§ **TASK PROMPT**: Without any pictures, output the records exactly as they are.

Segment Open

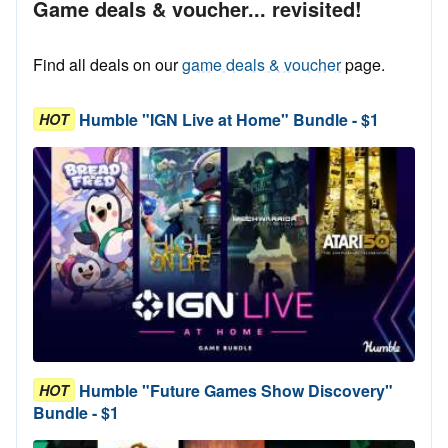
Game deals & voucher... revisited!
Find all deals on our
game deals & voucher
page.
Humble "IGN Live at Home" Bundle - $1
HOT
Humble "Future Games Show Discovery"
HOT
Bundle - $1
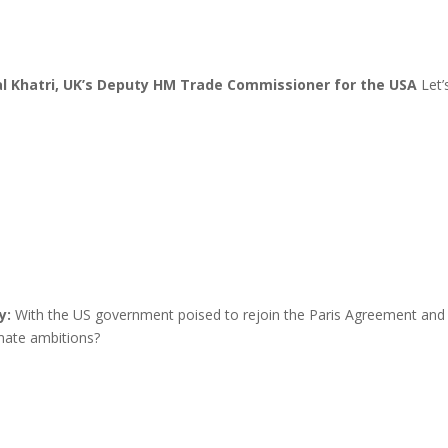
al Khatri, UK’s Deputy HM Trade Commissioner for the USA
Let’
y:
With the US government poised to rejoin the Paris Agreement and 
imate ambitions?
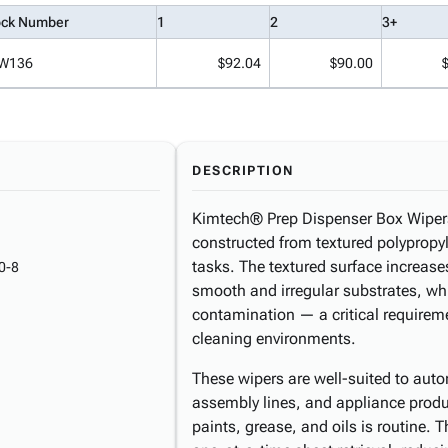
ock Number
1
2
3+
W136
$92.04
$90.00
DESCRIPTION
Kimtech® Prep Dispenser Box Wipers 
constructed from textured polyprop
tasks. The textured surface increas
0-8
smooth and irregular substrates, whi
contamination — a critical requireme
cleaning environments.
These wipers are well-suited to auto
assembly lines, and appliance produc
paints, grease, and oils is routine. 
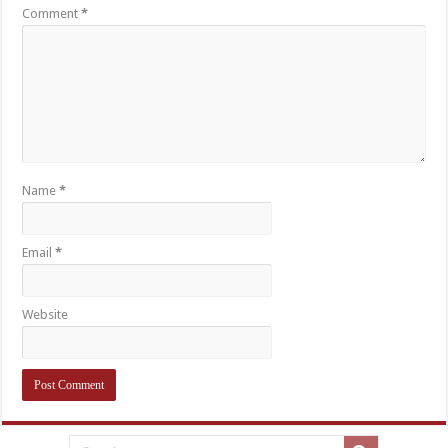
Comment
*
Name
*
Email
*
Website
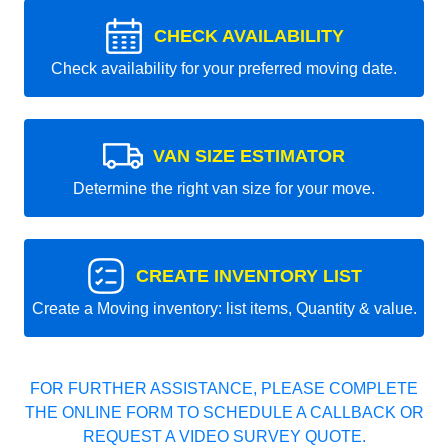
CHECK AVAILABILITY
Check availability for your preferred moving date.
VAN SIZE ESTIMATOR
Determine the right van size for your move.
CREATE INVENTORY LIST
Create a Moving inventory: list items, Quantity & value.
FOR FURTHER ASSISTANCE, PLEASE COMPLETE
THE ONLINE FORM TO SCHEDULE A CALLBACK OR
REQUEST A VIDEO SURVEY QUOTE.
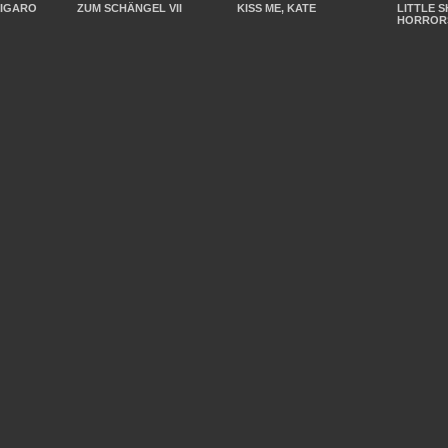
FIGARO
ZUM SCHÄNGEL VII
KISS ME, KATE
LITTLE 
HORROR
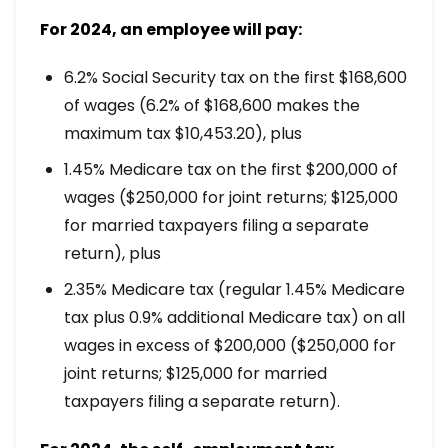
For 2024, an employee will pay:
6.2% Social Security tax on the first $168,600
of wages (6.2% of $168,600 makes the
maximum tax $10,453.20), plus
1.45% Medicare tax on the first $200,000 of
wages ($250,000 for joint returns; $125,000
for married taxpayers filing a separate
return), plus
2.35% Medicare tax (regular 1.45% Medicare
tax plus 0.9% additional Medicare tax) on all
wages in excess of $200,000 ($250,000 for
joint returns; $125,000 for married
taxpayers filing a separate return).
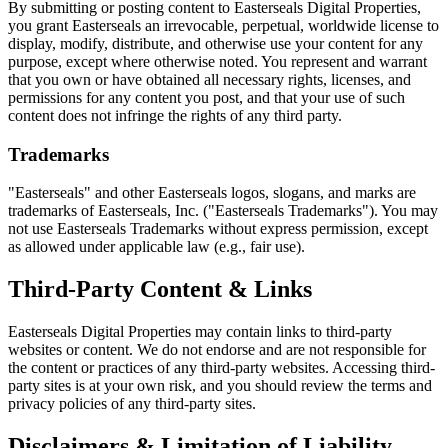
By submitting or posting content to Easterseals Digital Properties,
you grant Easterseals an irrevocable, perpetual, worldwide license to
display, modify, distribute, and otherwise use your content for any
purpose, except where otherwise noted. You represent and warrant
that you own or have obtained all necessary rights, licenses, and
permissions for any content you post, and that your use of such
content does not infringe the rights of any third party.
Trademarks
"Easterseals" and other Easterseals logos, slogans, and marks are
trademarks of Easterseals, Inc. ("Easterseals Trademarks"). You may
not use Easterseals Trademarks without express permission, except
as allowed under applicable law (e.g., fair use).
Third-Party Content & Links
Easterseals Digital Properties may contain links to third-party
websites or content. We do not endorse and are not responsible for
the content or practices of any third-party websites. Accessing third-
party sites is at your own risk, and you should review the terms and
privacy policies of any third-party sites.
Disclaimers & Limitation of Liability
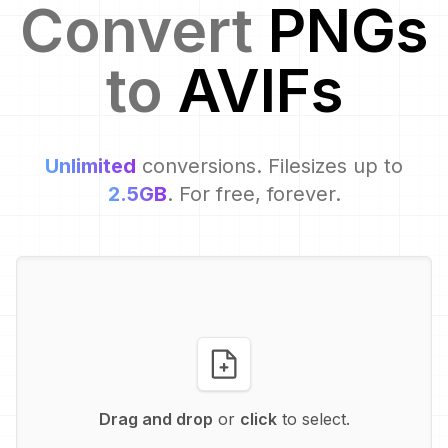
Convert
PNG
s
to
AVIF
s
Unlimited
conversions. Filesizes up to
2.5GB
. For free, forever.
Drag and drop
or
click
to select.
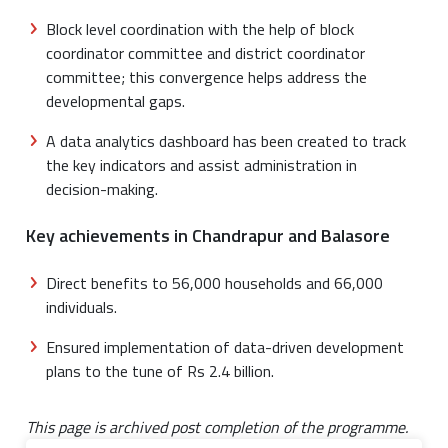
Block level coordination with the help of block
coordinator committee and district coordinator
committee; this convergence helps address the
developmental gaps.
A data analytics dashboard has been created to track
the key indicators and assist administration in
decision-making.
Key achievements in Chandrapur and Balasore
Direct benefits to 56,000 households and 66,000
individuals.
Ensured implementation of data-driven development
plans to the tune of Rs 2.4 billion.
This page is archived post completion of the programme.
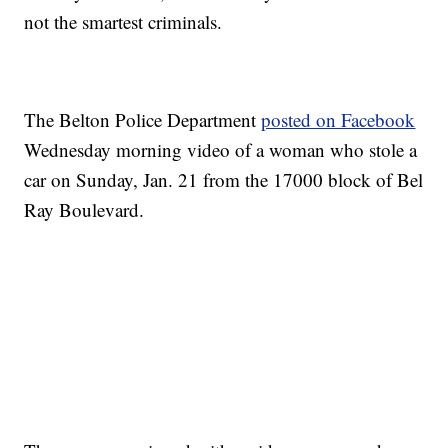
not the smartest criminals.
The Belton Police Department
posted on Facebook
Wednesday morning video of a woman who stole a
car on Sunday, Jan. 21 from the 17000 block of Bel
Ray Boulevard.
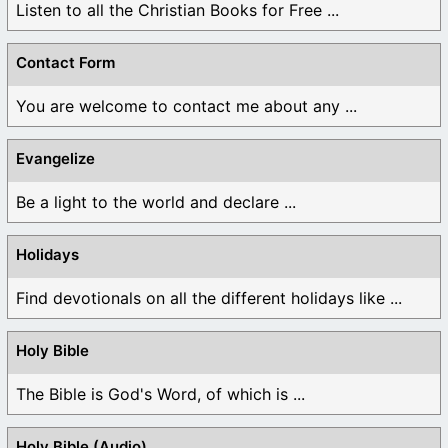
Listen to all the Christian Books for Free ...
Contact Form
You are welcome to contact me about any ...
Evangelize
Be a light to the world and declare ...
Holidays
Find devotionals on all the different holidays like ...
Holy Bible
The Bible is God's Word, of which is ...
Holy Bible (Audio)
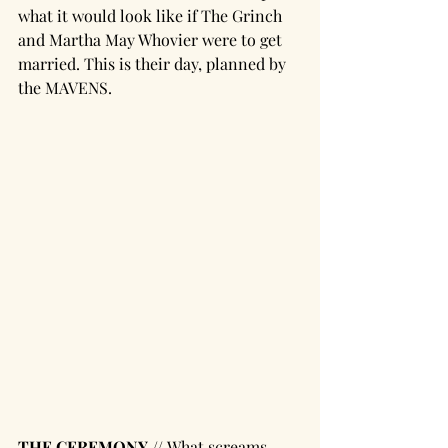
what it would look like if The Grinch 
and Martha May Whovier were to get 
married. This is their day, planned by 
the MAVENS. 
THE CEREMONY // 
What screams 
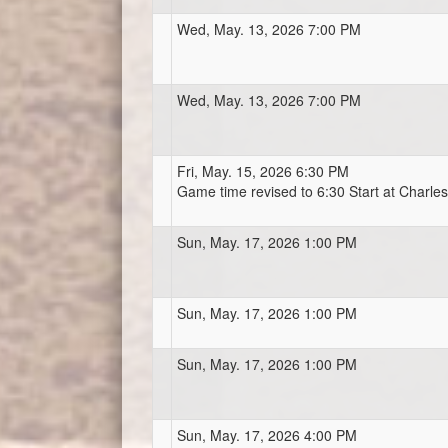
Wed, May. 13, 2026 7:00 PM
Wed, May. 13, 2026 7:00 PM
Fri, May. 15, 2026 6:30 PM
Game time revised to 6:30 Start at Charl
Sun, May. 17, 2026 1:00 PM
Sun, May. 17, 2026 1:00 PM
Sun, May. 17, 2026 1:00 PM
Sun, May. 17, 2026 4:00 PM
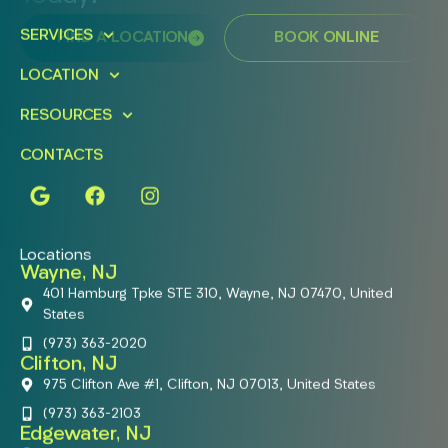
SERVICES
FIND A LOCATION
BOOK ONLINE
LOCATION
RESOURCES
CONTACTS
Locations
Wayne, NJ
401 Hamburg Tpke STE 310, Wayne, NJ 07470, United
States
(973) 363-2020
Clifton, NJ
975 Clifton Ave #1, Clifton, NJ 07013, United States
(973) 363-2103
Edgewater, NJ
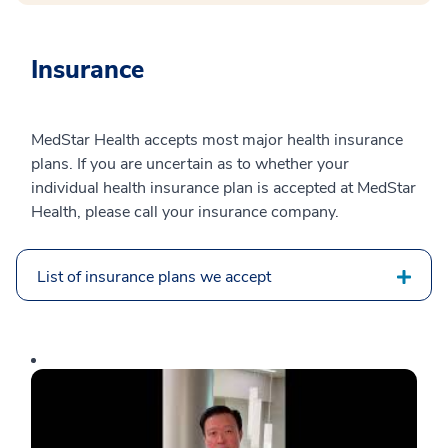
Insurance
MedStar Health accepts most major health insurance
plans. If you are uncertain as to whether your
individual health insurance plan is accepted at MedStar
Health, please call your insurance company.
List of insurance plans we accept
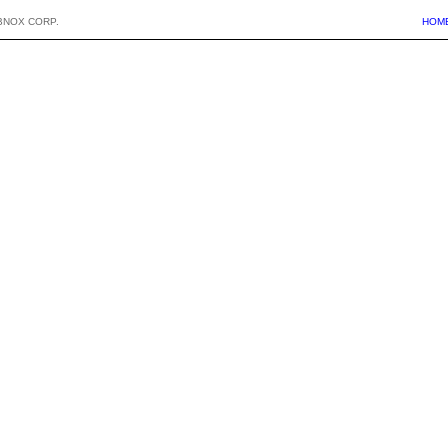
BNOX CORP.
HOM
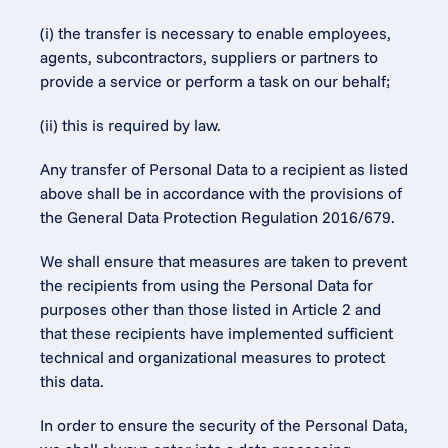
(i) the transfer is necessary to enable employees, 
agents, subcontractors, suppliers or partners to 
provide a service or perform a task on our behalf;
(ii) this is required by law.
Any transfer of Personal Data to a recipient as listed 
above shall be in accordance with the provisions of 
the General Data Protection Regulation 2016/679.
We shall ensure that measures are taken to prevent 
the recipients from using the Personal Data for 
purposes other than those listed in Article 2 and 
that these recipients have implemented sufficient 
technical and organizational measures to protect 
this data.
In order to ensure the security of the Personal Data,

Segment Closed

§ **EXERCISE OUTPUT**:
Game deals & voucher... revisited!
Find all deals on our
game deals & voucher
page.
Humble "IGN Live at Home" Bundle - $1
HOT
Humble "Future Games Show Discovery"
HOT
Bundle - $1
al Khatri, UK’s Deputy HM Trade Commissioner for the USA
Let’
y:
With the US government poised to rejoin the Paris Agreement and 
imate ambitions?
ock Number
1
2
3+
W136
$92.04
$90.00
DESCRIPTION
Kimtech® Prep Dispenser Box Wipers 
constructed from textured polyprop
tasks. The textured surface increas
0-8
smooth and irregular substrates, whi
contamination — a critical requireme
cleaning environments.
These wipers are well-suited to auto
assembly lines, and appliance produc
paints, grease, and oils is routine. 
Comment
*
Name
*
Email
*
Website
CHECK AVAILABILITY
Check availability for your preferred moving date.
VAN SIZE ESTIMATOR
Determine the right van size for your move.
CREATE INVENTORY LIST
Create a Moving inventory: list items, Quantity & value.
FOR FURTHER ASSISTANCE, PLEASE COMPLETE
THE ONLINE FORM TO SCHEDULE A CALLBACK OR
REQUEST A VIDEO SURVEY QUOTE.
FIGARO
ZUM SCHÄNGEL VII
KISS ME, KATE
LITTLE 
HORROR
For 2024, an employee will pay:
6.2% Social Security tax on the first $168,600
of wages (6.2% of $168,600 makes the
maximum tax $10,453.20), plus
1.45% Medicare tax on the first $200,000 of
wages ($250,000 for joint returns; $125,000
for married taxpayers filing a separate
return), plus
2.35% Medicare tax (regular 1.45% Medicare
tax plus 0.9% additional Medicare tax) on all
wages in excess of $200,000 ($250,000 for
joint returns; $125,000 for married
taxpayers filing a separate return).
By submitting or posting content to Easterseals Digital Properties,
you grant Easterseals an irrevocable, perpetual, worldwide license to
display, modify, distribute, and otherwise use your content for any
purpose, except where otherwise noted. You represent and warrant
that you own or have obtained all necessary rights, licenses, and
permissions for any content you post, and that your use of such
content does not infringe the rights of any third party.
Trademarks
"Easterseals" and other Easterseals logos, slogans, and marks are
trademarks of Easterseals, Inc. ("Easterseals Trademarks"). You may
not use Easterseals Trademarks without express permission, except
as allowed under applicable law (e.g., fair use).
Third-Party Content & Links
Easterseals Digital Properties may contain links to third-party
websites or content. We do not endorse and are not responsible for
the content or practices of any third-party websites. Accessing third-
party sites is at your own risk, and you should review the terms and
privacy policies of any third-party sites.
Disclaimers & Limitation of Liability
Convert
PNG
s
to
AVIF
s
Unlimited
conversions. Filesizes up to
2.5GB
. For free, forever.
Drag and drop
or
click
to select.
Block level coordination with the help of block
coordinator committee and district coordinator
committee; this convergence helps address the
developmental gaps.
A data analytics dashboard has been created to track
the key indicators and assist administration in
decision-making.
Key achievements in Chandrapur and Balasore
Direct benefits to 56,000 households and 66,000
individuals.
Ensured implementation of data-driven development
plans to the tune of Rs 2.4 billion.
This page is archived post completion of the programme.
not the smartest criminals.
The Belton Police Department
posted on Facebook
Wednesday morning video of a woman who stole a
car on Sunday, Jan. 21 from the 17000 block of Bel
Ray Boulevard.
Listen to all the Christian Books for Free ...
Contact Form
You are welcome to contact me about any ...
Evangelize
Be a light to the world and declare ...
Holidays
Find devotionals on all the different holidays like ...
Holy Bible
The Bible is God's Word, of which is ...
Holy Bible (Audio)
what it would look like if The Grinch 
and Martha May Whovier were to get 
married. This is their day, planned by 
the MAVENS. 
THE CEREMONY // 
What screams 
Wed, May. 13, 2026 7:00 PM
Wed, May. 13, 2026 7:00 PM
Fri, May. 15, 2026 6:30 PM
Game time revised to 6:30 Start at Charl
Sun, May. 17, 2026 1:00 PM
Sun, May. 17, 2026 1:00 PM
Sun, May. 17, 2026 1:00 PM
Sun, May. 17, 2026 4:00 PM
SERVICES
FIND A LOCATION
BOOK ONLINE
LOCATION
RESOURCES
CONTACTS
Locations
Wayne, NJ
401 Hamburg Tpke STE 310, Wayne, NJ 07470, United
States
(973) 363-2020
Clifton, NJ
975 Clifton Ave #1, Clifton, NJ 07013, United States
(973) 363-2103
Edgewater, NJ
Insurance
MedStar Health accepts most major health insurance
plans. If you are uncertain as to whether your
individual health insurance plan is accepted at MedStar
Health, please call your insurance company.
List of insurance plans we accept
BNOX CORP.
HOM
(i) the transfer is necessary to enable employees, 
agents, subcontractors, suppliers or partners to 
provide a service or perform a task on our behalf;
(ii) this is required by law.
Any transfer of Personal Data to a recipient as listed 
above shall be in accordance with the provisions of 
the General Data Protection Regulation 2016/679.
We shall ensure that measures are taken to prevent 
the recipients from using the Personal Data for 
purposes other than those listed in Article 2 and 
that these recipients have implemented sufficient 
technical and organizational measures to protect 
this data.
In order to ensure the security of the Personal Data,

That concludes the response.